> _Problem details_
Scan the records for the string "pyplot", then copy each line that has it.

Dataset entries below:

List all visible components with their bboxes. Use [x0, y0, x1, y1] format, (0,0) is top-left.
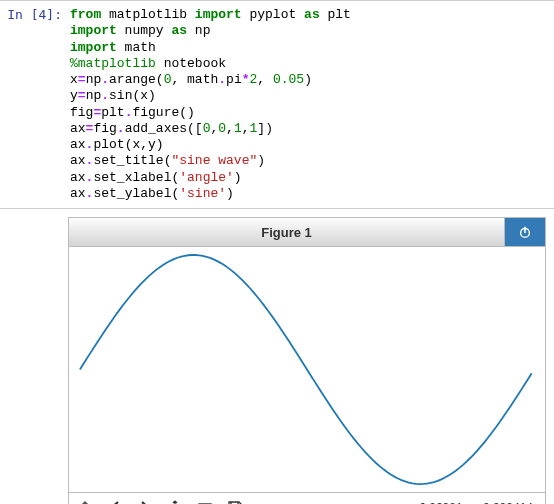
- pan-button[interactable]: [165, 498, 185, 505]
- figure-title: Figure 1: [69, 218, 505, 246]
- code-cell: In [4]: from matplotlib import pyplot as…: [0, 0, 554, 209]
- save-button[interactable]: [225, 498, 245, 505]
- stop-interaction-button[interactable]: [505, 218, 545, 246]
- arrow-left-icon: [107, 500, 123, 505]
- save-icon: [227, 500, 243, 505]
- figure-toolbar: x=6.36981 y=-0.902414: [68, 493, 546, 504]
- power-icon: [518, 225, 532, 239]
- code-input[interactable]: from matplotlib import pyplot as plt imp…: [70, 5, 554, 204]
- figure-header: Figure 1: [68, 217, 546, 247]
- move-icon: [167, 500, 183, 505]
- forward-button[interactable]: [135, 498, 155, 505]
- back-button[interactable]: [105, 498, 125, 505]
- input-prompt: In [4]:: [0, 5, 70, 204]
- figure-output: Figure 1 x=6.36981 y=-0.902414: [0, 209, 554, 504]
- home-button[interactable]: [75, 498, 95, 505]
- zoom-rect-icon: [197, 500, 213, 505]
- arrow-right-icon: [137, 500, 153, 505]
- zoom-button[interactable]: [195, 498, 215, 505]
- home-icon: [77, 500, 93, 505]
- figure-canvas[interactable]: [68, 247, 546, 493]
- sine-plot: [69, 247, 545, 492]
- cursor-coords: x=6.36981 y=-0.902414: [406, 501, 539, 505]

End of Dataset entries.

> _Problem solution_
- code-cell: In [4]: from matplotlib import pyplot as…: [0, 0, 554, 209]
- code-input[interactable]: from matplotlib import pyplot as plt imp…: [70, 5, 554, 204]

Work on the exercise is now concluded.